Dans ce fait actuellement, le remboursement de
la TVA est accordé aux contribuables réalisant des opérations exonérées ou en
suspension de taxe en vertu des dispositions des articles 92 et 94 du CGI. Dans
le cadre de la réforme de la TVA et la mise en œuvre des recommandations des
assises nationales sur la fiscalité visant la suppression des situations de
crédit de taxe non remboursable, il est proposé d’entamer le processus de
généralisation du remboursement de TVA en procédant dans un premier temps au
remboursement de la TVA sur les biens d’investissement acquis à compter du 1er
janvier 2016. Il y a lieu de préciser que l’exonération de la TVA des biens
d’investissement de 36 mois accordée aux entreprises nouvellement créées
demeure applicable.
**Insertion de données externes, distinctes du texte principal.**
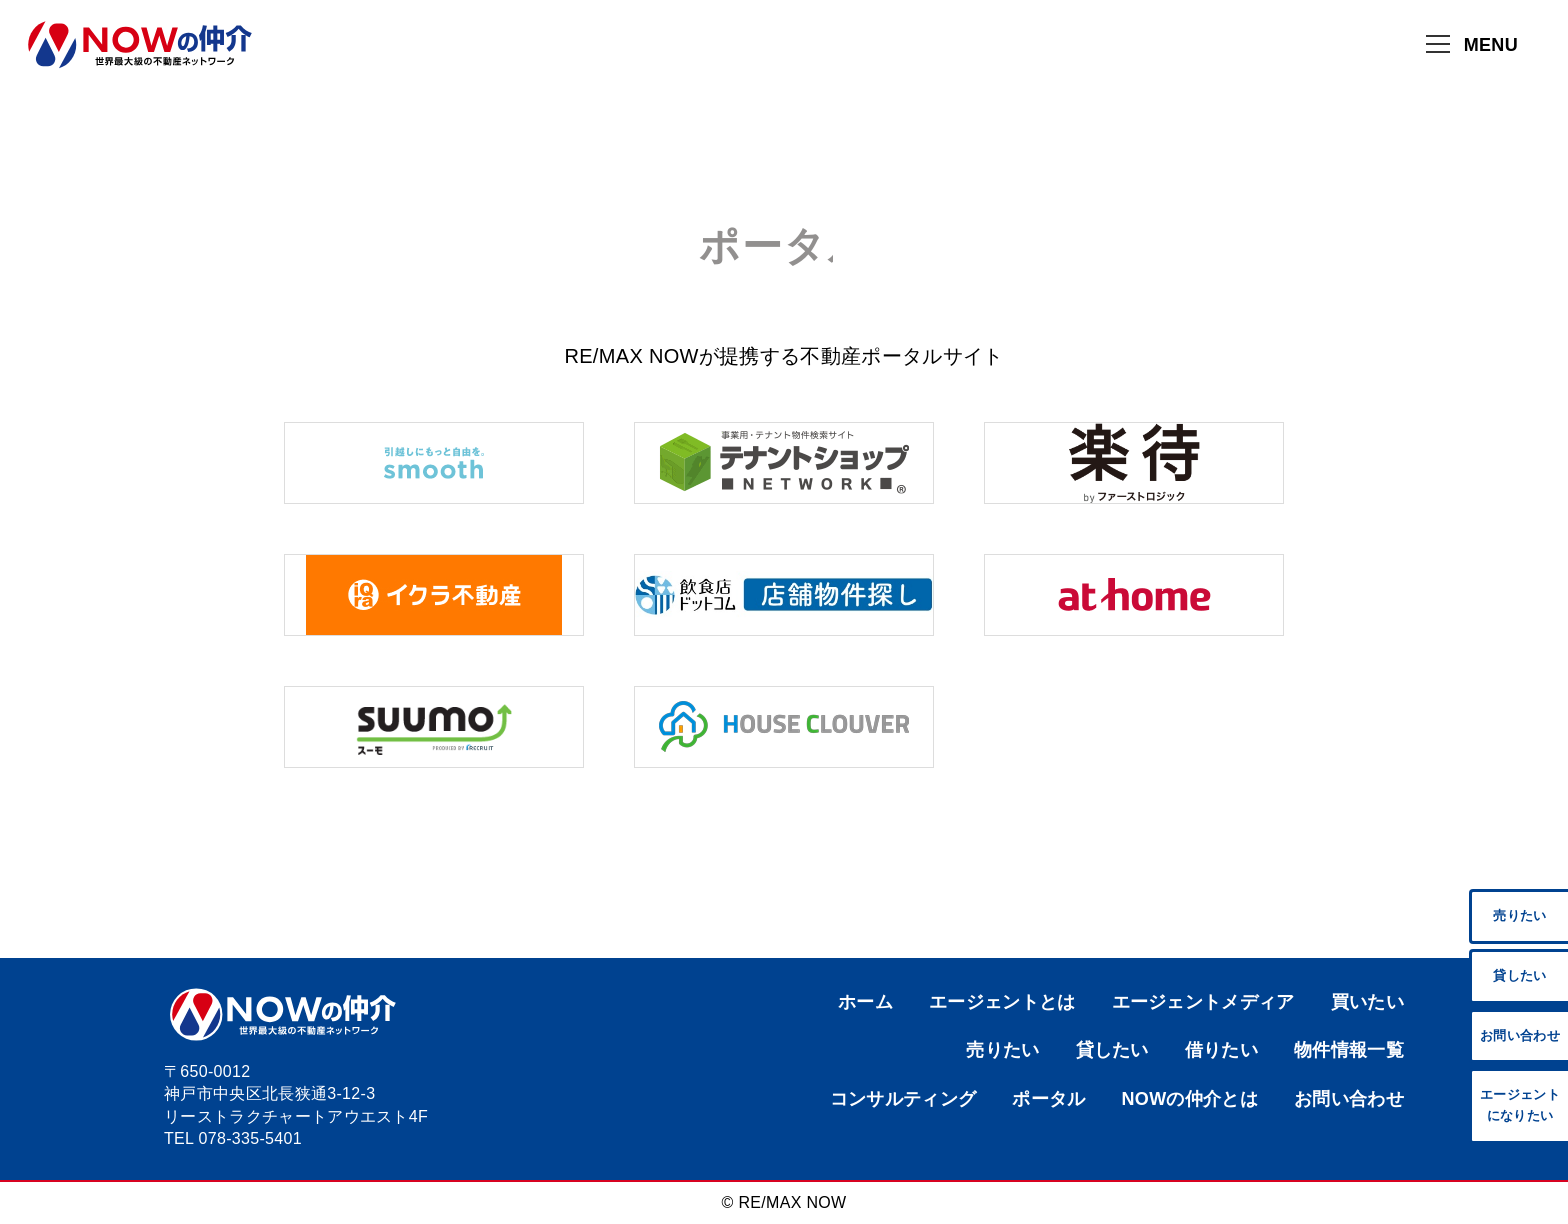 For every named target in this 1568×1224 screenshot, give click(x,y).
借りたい (1221, 1050)
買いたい (1367, 1002)
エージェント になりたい (1520, 1105)
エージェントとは (1002, 1002)
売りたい (1519, 915)
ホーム (865, 1002)
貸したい (1519, 975)
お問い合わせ (1520, 1035)
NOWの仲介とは (1190, 1099)
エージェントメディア (1203, 1002)
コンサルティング (903, 1099)
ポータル (1048, 1099)
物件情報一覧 (1349, 1050) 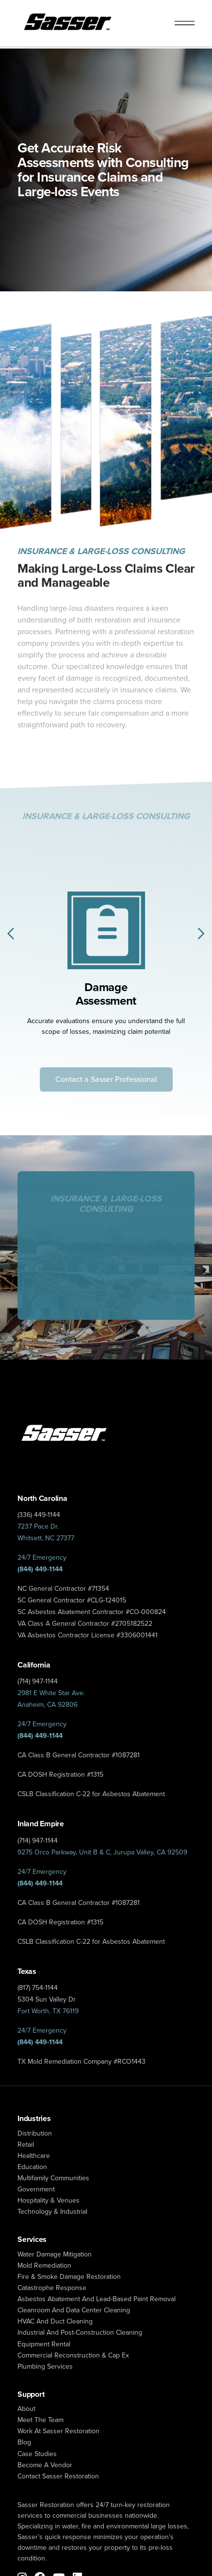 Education (32, 2167)
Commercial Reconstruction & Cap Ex (73, 2355)
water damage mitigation (54, 2254)
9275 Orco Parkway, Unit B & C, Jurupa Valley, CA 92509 (102, 1852)
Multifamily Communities (53, 2178)
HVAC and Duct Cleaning (55, 2321)
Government (36, 2189)
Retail (25, 2144)
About (26, 2409)
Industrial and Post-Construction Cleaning (79, 2332)
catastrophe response (51, 2288)
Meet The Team (40, 2420)
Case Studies (37, 2454)
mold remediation (44, 2265)
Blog (24, 2442)
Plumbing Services (45, 2366)
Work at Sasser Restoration (58, 2431)
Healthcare (33, 2156)
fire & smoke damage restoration (69, 2277)
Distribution (34, 2133)
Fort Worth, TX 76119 (48, 2011)
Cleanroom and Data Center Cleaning (73, 2310)
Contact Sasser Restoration (58, 2476)
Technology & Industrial (52, 2211)
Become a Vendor (44, 2465)
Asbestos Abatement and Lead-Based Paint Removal (96, 2299)
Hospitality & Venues (48, 2200)
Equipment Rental (43, 2344)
Application du taux de 20% aux opérations de transport
ferroviaire Actuellement, les opérations de transport de voyageurs et de
marchandises sur terre sont soumises au taux de 14% avec droit à déduction,
conformément aux dispositions de l’article 99-3° -a) du C.G.I. Dans le cadre de
la réforme de la TVA visant la suppression de la situation du butoir dont
souffre l’Office National des Chemins de Fer de l’ordre de 2600 millions de
dirhams, il est proposé d’appliquer, à compter du 1er janvier 2016, le taux
normal de 20% aux opérations de transport ferroviaire. 3-1-2- Exonération à
l’importation des aéronefs Actuellement, les opérations d’importation des
aéronefs sont soumises à la TVA au taux de 20% en application des dispositions
de l’article 121 du CGI. Dans un souci d’harmonisation du traitement fiscal
réservé en matière de TVA aux aéronefs avec celui appliqué sur le plan
international, il est proposé d’exonérer de la TVA, les importations d’aéronefs
employés dans les services internationaux de transport aérien régulier ainsi
que le matériel et les pièces de rechange destinés à la réparation de ces
aéronefs.
Les mesures fiscales insérées
dans le projet de la loi de finances pour l’année budgétaire 2016 s’inscrivent
dans le cadre d’une part, de la poursuite de la réforme du système fiscal
national en harmonie avec les engagements du Gouvernement pour la mise en
application progressive des recommandations issues des Assises nationales sur
la fiscalité tenues à Skhira te les 29 et 30 avril 2013, et d’autre part de
l’application des orientations de la lettre de cadrage du Chef du Gouvernement
en date du 06 août 2015. En effet, les Assises précitées ont posé les jalons
d’une réforme progressive du système fiscal afin d’aboutir à plus d’équité à
travers notamment l’élargissement de l’assiette, la création des conditions
d’une compétitivité saine entre les entreprises par l’élimination des
distorsions fiscales, la réduction et la rationalisation des dépenses fiscales,
et l’aboutissement à plus d’efficience aussi bien en termes de rendement des
ressources fiscales que d’amélioration de la gestion de la matière imposable et
de la qualité du service rendu au contribuable. Sur un autre plan, la lettre de
cadrage précitée du Chef du Gouvernement a insisté sur la poursuite de la
réforme du système fiscal national, notamment à travers l’engagement d’actions
ayant pour objectif l’élargissement de l’assiette, la réforme de la TVA, la
limitation des exonérations non justifiées sur les plans économique et social
et la lutte contre la fraude et l’évasion fiscales. Par ailleurs, la
consécration de la concertation et de la démarche participative, à travers
l’organisation de plusieurs rencontres, a permis à la DGI d’intégrer les
attentes et les doléances exprimées par ses divers partenaires. Ainsi, les
mesures fiscales proposées dans le projet de la loi de finances pour l’année
budgétaire 2016 concernent l’impôt sur les sociétés, l’impôt sur le revenu, la
taxe sur la valeur ajoutée, les droits d’enregistrement et de timbre et la taxe
spéciale annuelle sur les véhicules automobiles et mesures communes.